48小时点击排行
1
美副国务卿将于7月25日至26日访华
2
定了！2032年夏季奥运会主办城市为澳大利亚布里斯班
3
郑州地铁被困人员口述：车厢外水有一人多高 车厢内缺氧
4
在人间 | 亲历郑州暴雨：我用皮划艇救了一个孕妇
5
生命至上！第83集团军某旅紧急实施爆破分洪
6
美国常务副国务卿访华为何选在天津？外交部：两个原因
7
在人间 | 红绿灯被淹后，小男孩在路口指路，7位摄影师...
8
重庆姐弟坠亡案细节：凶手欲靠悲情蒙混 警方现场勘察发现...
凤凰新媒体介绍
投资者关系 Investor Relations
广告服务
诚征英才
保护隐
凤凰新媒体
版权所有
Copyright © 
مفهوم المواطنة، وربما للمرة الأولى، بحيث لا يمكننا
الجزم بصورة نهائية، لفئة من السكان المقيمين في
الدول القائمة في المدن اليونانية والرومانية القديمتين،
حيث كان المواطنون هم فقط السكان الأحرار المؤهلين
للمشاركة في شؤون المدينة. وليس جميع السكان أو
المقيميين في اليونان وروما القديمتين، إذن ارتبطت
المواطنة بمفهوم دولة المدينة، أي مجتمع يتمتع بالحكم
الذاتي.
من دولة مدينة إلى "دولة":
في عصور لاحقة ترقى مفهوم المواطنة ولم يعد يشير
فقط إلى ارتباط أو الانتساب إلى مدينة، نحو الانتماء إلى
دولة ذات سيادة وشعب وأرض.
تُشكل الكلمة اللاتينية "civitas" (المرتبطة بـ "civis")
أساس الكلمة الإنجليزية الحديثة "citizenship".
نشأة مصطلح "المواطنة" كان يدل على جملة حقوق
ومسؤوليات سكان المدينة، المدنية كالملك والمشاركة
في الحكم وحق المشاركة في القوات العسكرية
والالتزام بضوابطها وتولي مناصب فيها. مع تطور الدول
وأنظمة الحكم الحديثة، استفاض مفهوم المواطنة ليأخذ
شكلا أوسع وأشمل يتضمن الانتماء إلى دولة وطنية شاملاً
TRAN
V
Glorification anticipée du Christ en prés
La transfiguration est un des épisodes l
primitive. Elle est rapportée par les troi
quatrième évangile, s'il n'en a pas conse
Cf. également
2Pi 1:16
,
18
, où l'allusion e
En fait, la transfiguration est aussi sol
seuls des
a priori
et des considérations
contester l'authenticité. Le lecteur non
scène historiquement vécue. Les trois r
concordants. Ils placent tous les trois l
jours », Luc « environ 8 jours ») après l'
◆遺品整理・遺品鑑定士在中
...
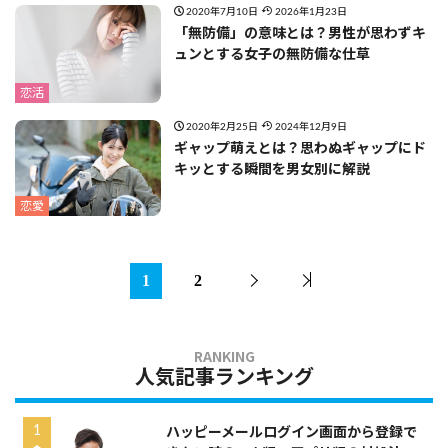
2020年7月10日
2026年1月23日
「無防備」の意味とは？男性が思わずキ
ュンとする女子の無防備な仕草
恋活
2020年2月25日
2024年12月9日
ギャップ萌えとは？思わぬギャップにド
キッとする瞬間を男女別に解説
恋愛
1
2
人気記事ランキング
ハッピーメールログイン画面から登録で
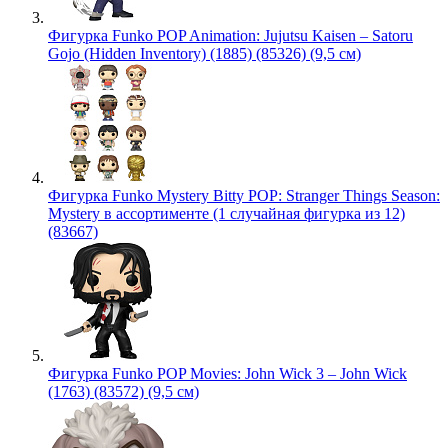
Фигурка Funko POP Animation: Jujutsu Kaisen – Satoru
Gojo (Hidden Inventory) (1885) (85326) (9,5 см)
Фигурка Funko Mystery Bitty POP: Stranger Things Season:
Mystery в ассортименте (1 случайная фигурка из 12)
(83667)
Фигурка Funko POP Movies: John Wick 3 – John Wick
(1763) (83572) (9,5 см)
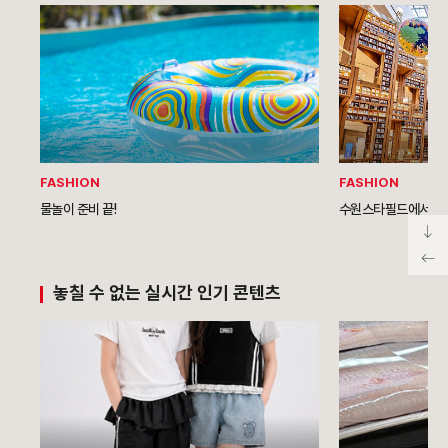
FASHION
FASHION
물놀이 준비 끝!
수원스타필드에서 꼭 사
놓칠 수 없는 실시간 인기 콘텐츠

- [What this task involves]
Lines containing the word "المواطنة" are to be located in the entries and copied.

- [Answer section]
مفهوم المواطنة، وربما للمرة الأولى، بحيث لا يمكننا
المواطنة بمفهوم دولة المدينة، أي مجتمع يتمتع بالحكم
في عصور لاحقة ترقى مفهوم المواطنة ولم يعد يشير
نشأة مصطلح "المواطنة" كان يدل على جملة حقوق
وأنظمة الحكم الحديثة، استفاض مفهوم المواطنة ليأخذ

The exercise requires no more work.